Why is Solr so much faster than Postgres?

Question

Why is Solr so much faster than Postgres?

I recently switched from Postgres to Solr and saw ~ 50 times in our queries. The queries that we run include several ranges, and our data includes vehicle listings. For example: "Find all vehicles with mileage <50,000, $ 5000 <price <$ 10,000, make = Mazda ..."

I created indexes in all the relevant columns in Postgres, so this should be a fairly fair comparison. Looking at the query plan in Postgres, although it still just used one index and then crawled (I guess because it could not use all the different indexes).

As I understand it, Postgres and Solr use vaguely similar data structures (B-trees), and both of them cache data in memory. Therefore, I wonder where such a big difference in performance comes from.

What differences in architecture will explain this?

+59

performance postgresql rdbms lucene solr

cberner Apr 7 '12 at 8:40

source share

5 answers

You didn’t talk very much about what you did to set up your PostgreSQL instance or your queries.
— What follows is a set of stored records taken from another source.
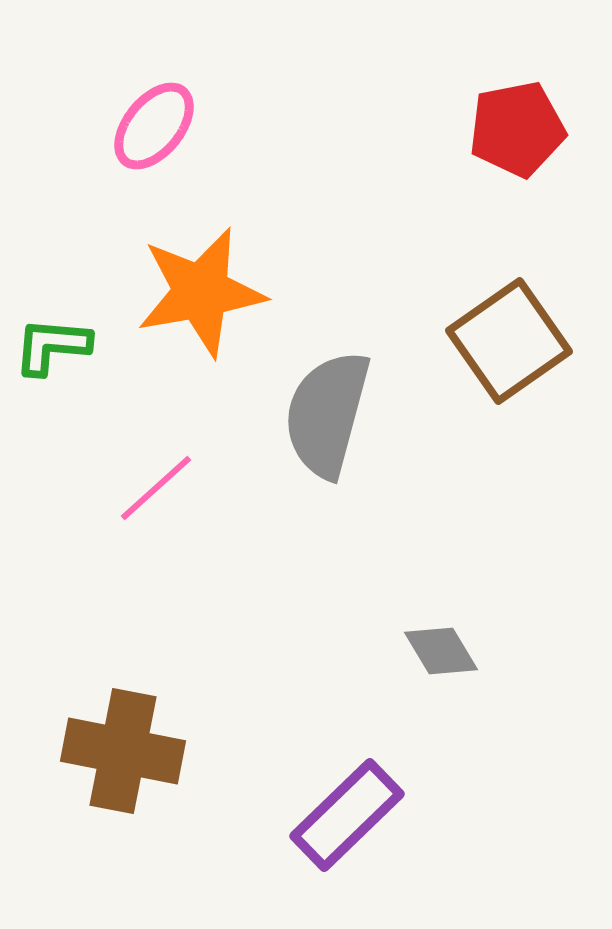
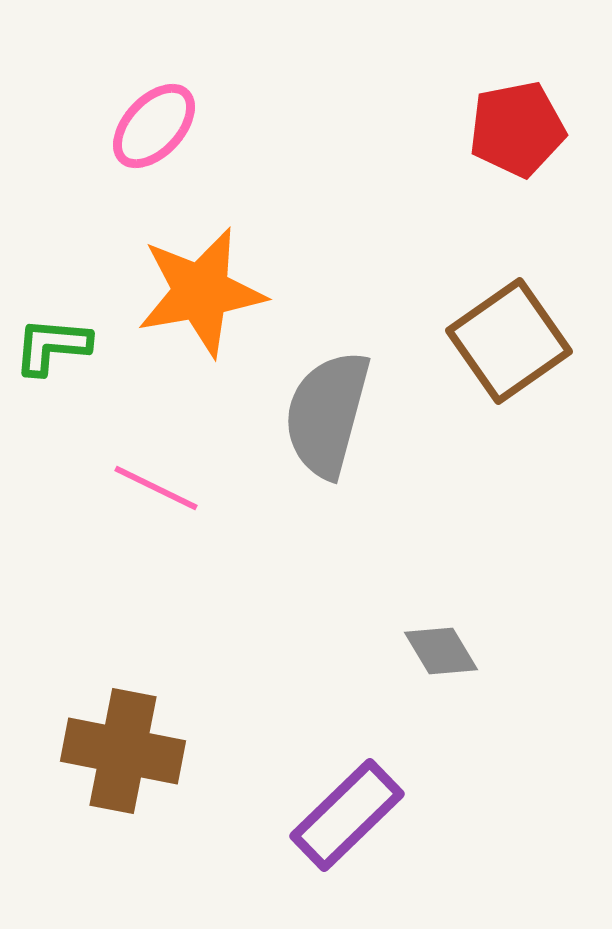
pink ellipse: rotated 4 degrees clockwise
pink line: rotated 68 degrees clockwise
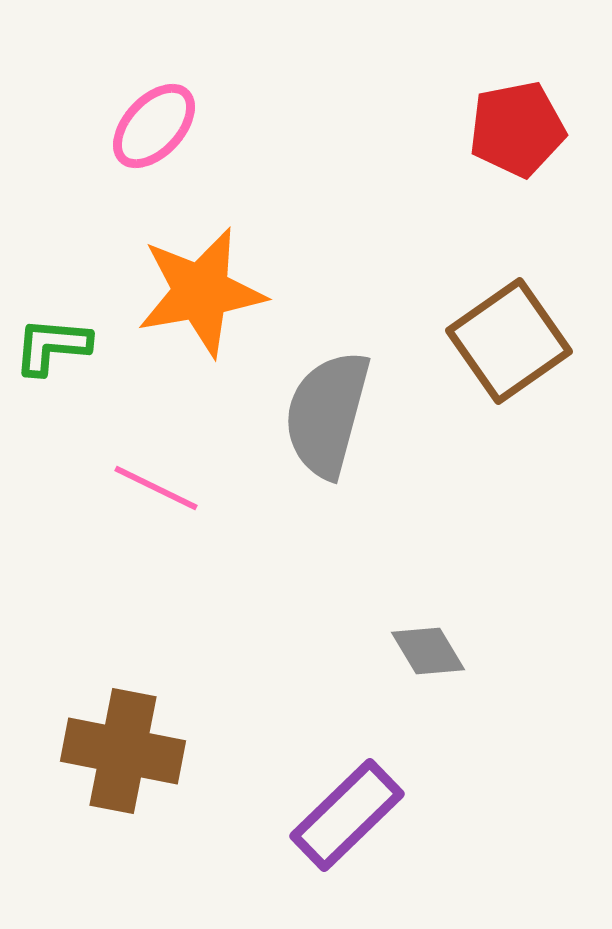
gray diamond: moved 13 px left
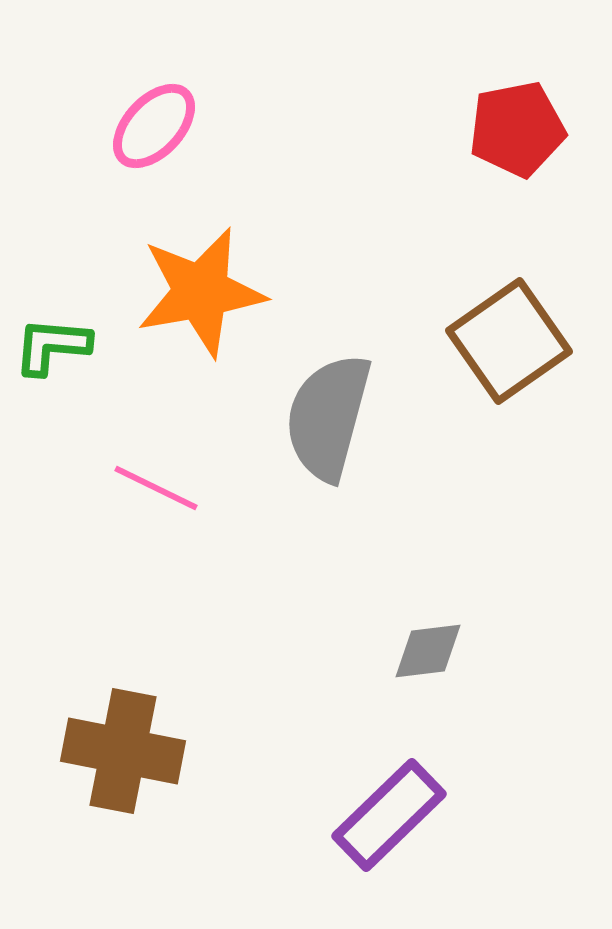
gray semicircle: moved 1 px right, 3 px down
gray diamond: rotated 66 degrees counterclockwise
purple rectangle: moved 42 px right
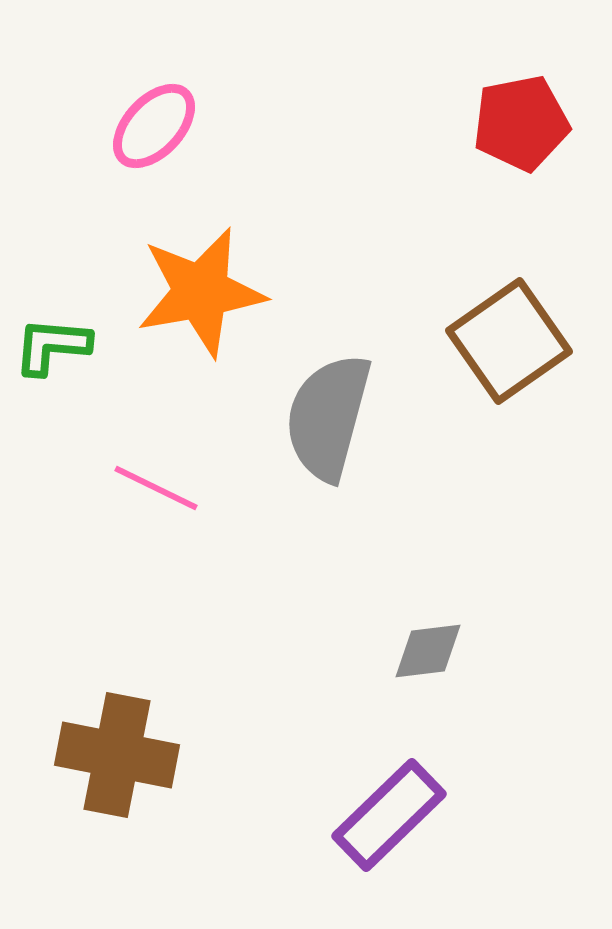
red pentagon: moved 4 px right, 6 px up
brown cross: moved 6 px left, 4 px down
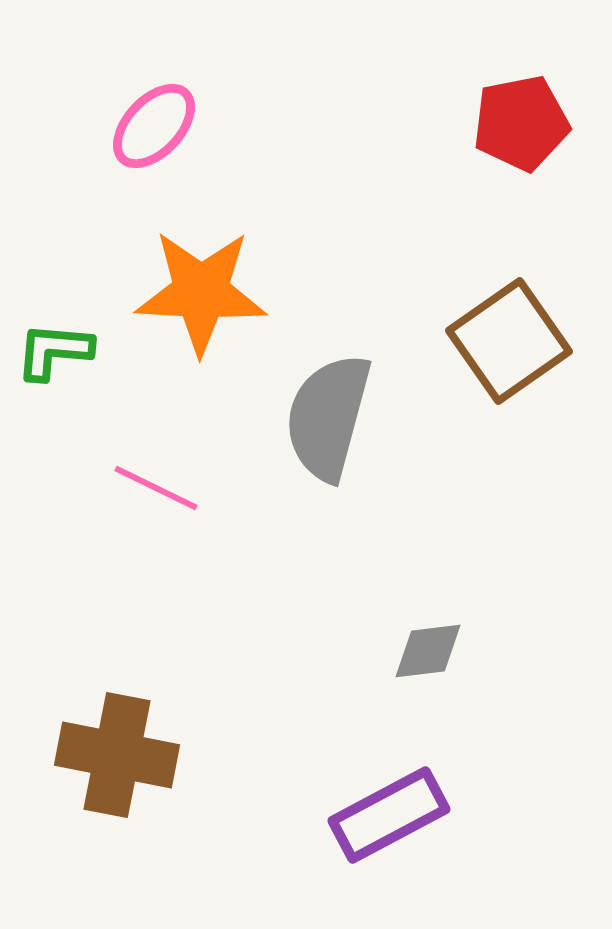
orange star: rotated 13 degrees clockwise
green L-shape: moved 2 px right, 5 px down
purple rectangle: rotated 16 degrees clockwise
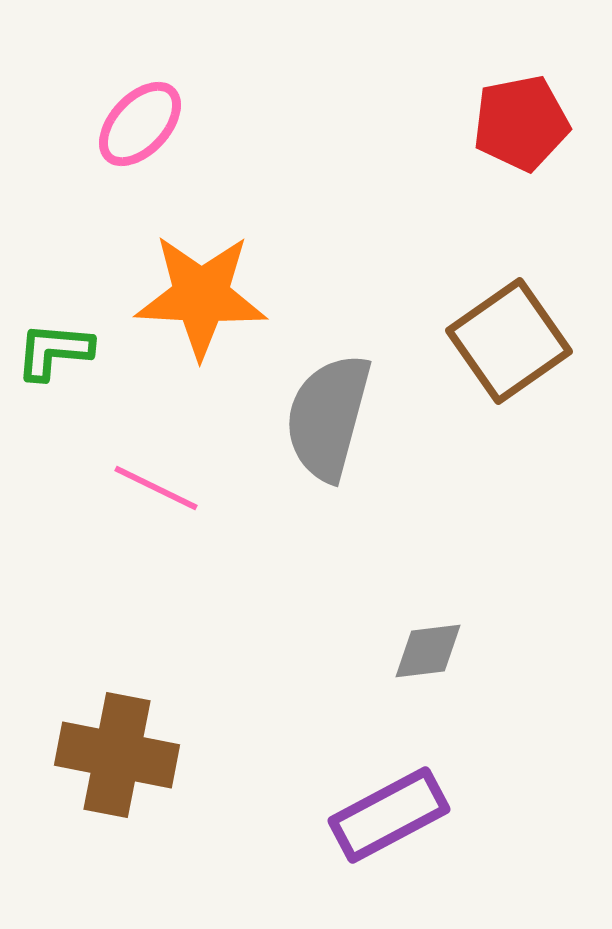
pink ellipse: moved 14 px left, 2 px up
orange star: moved 4 px down
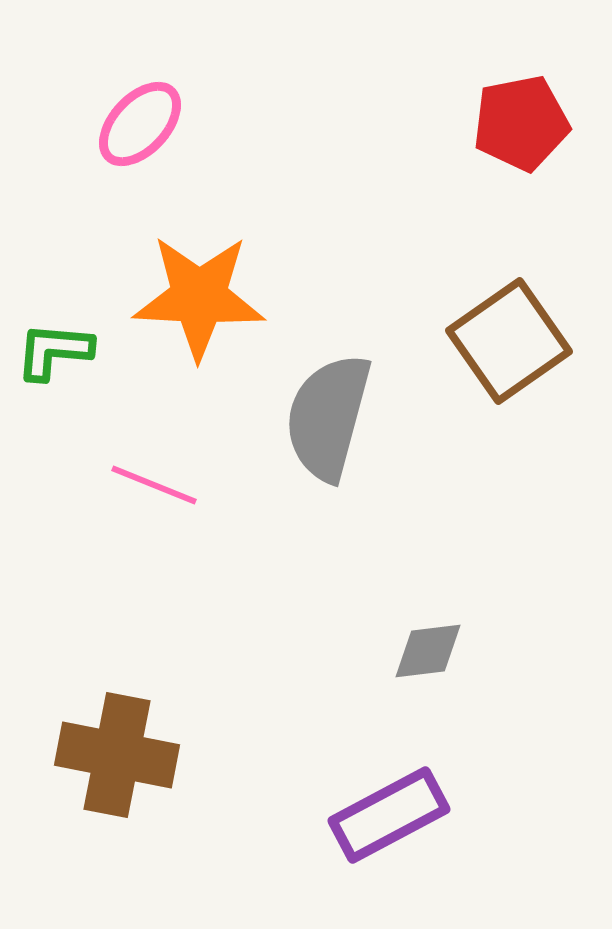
orange star: moved 2 px left, 1 px down
pink line: moved 2 px left, 3 px up; rotated 4 degrees counterclockwise
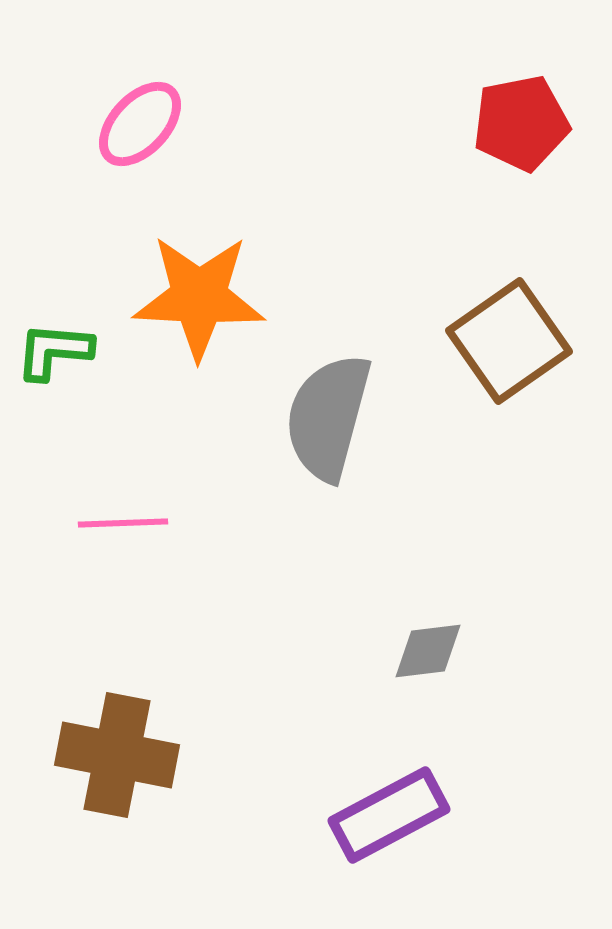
pink line: moved 31 px left, 38 px down; rotated 24 degrees counterclockwise
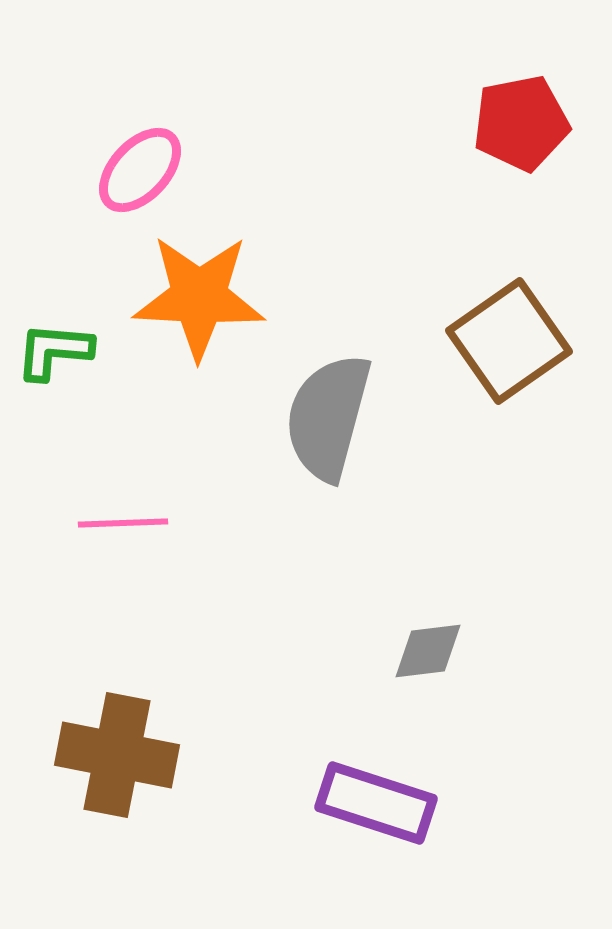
pink ellipse: moved 46 px down
purple rectangle: moved 13 px left, 12 px up; rotated 46 degrees clockwise
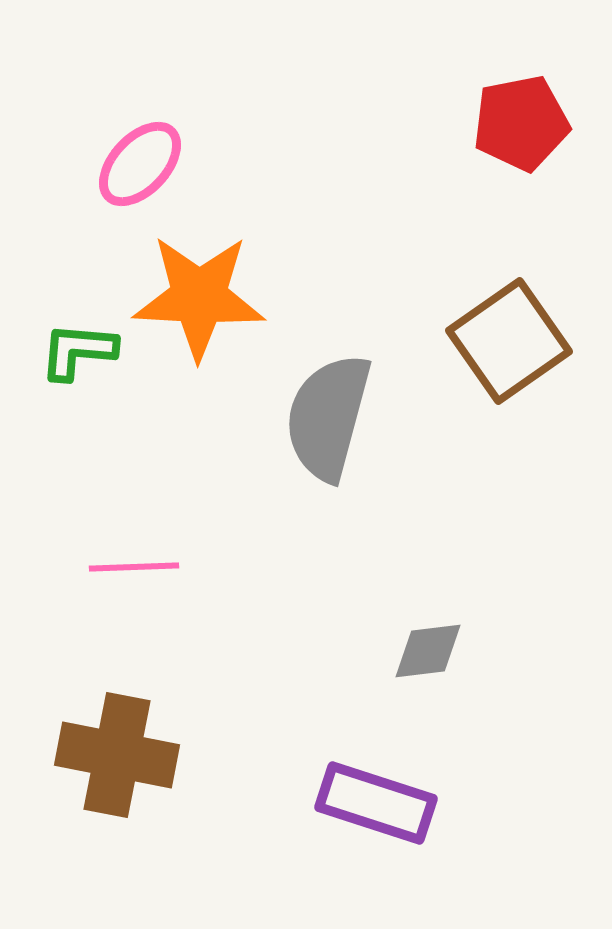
pink ellipse: moved 6 px up
green L-shape: moved 24 px right
pink line: moved 11 px right, 44 px down
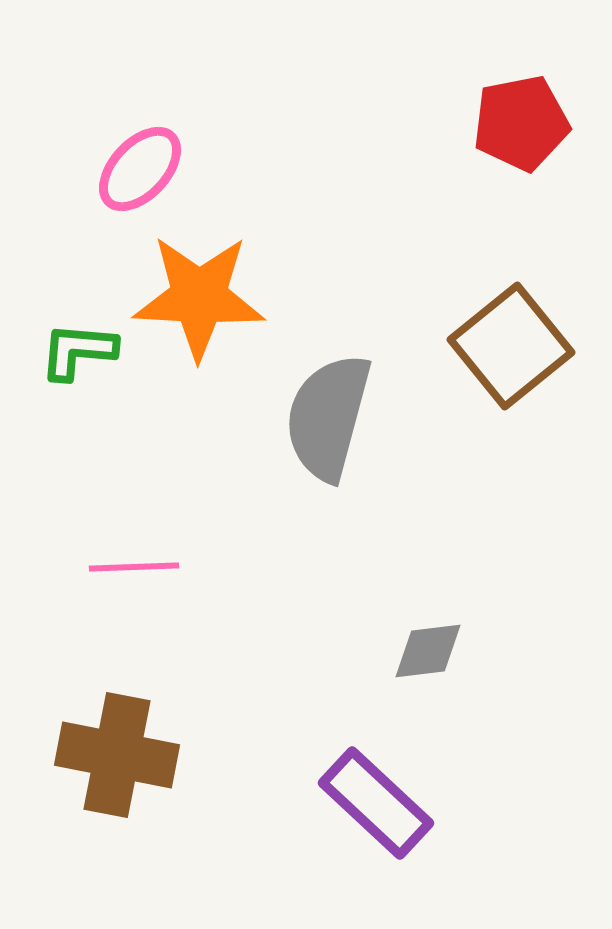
pink ellipse: moved 5 px down
brown square: moved 2 px right, 5 px down; rotated 4 degrees counterclockwise
purple rectangle: rotated 25 degrees clockwise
It's unusual to see a 50 percent speed in a PostgreSQL query by setting up and / or re-querying your query in a format that is better optimized.

Just this week, there was a report at work that someone wrote using Java and several queries in a way that, based on how far he earned in four hours, should have taken about a month. (He needed to hit five different tables, each containing hundreds of millions of rows.) I rewrote it using several CTEs and a window function so that it works for less than ten minutes and generates the desired results directly from the query. It is a 4400x speed up.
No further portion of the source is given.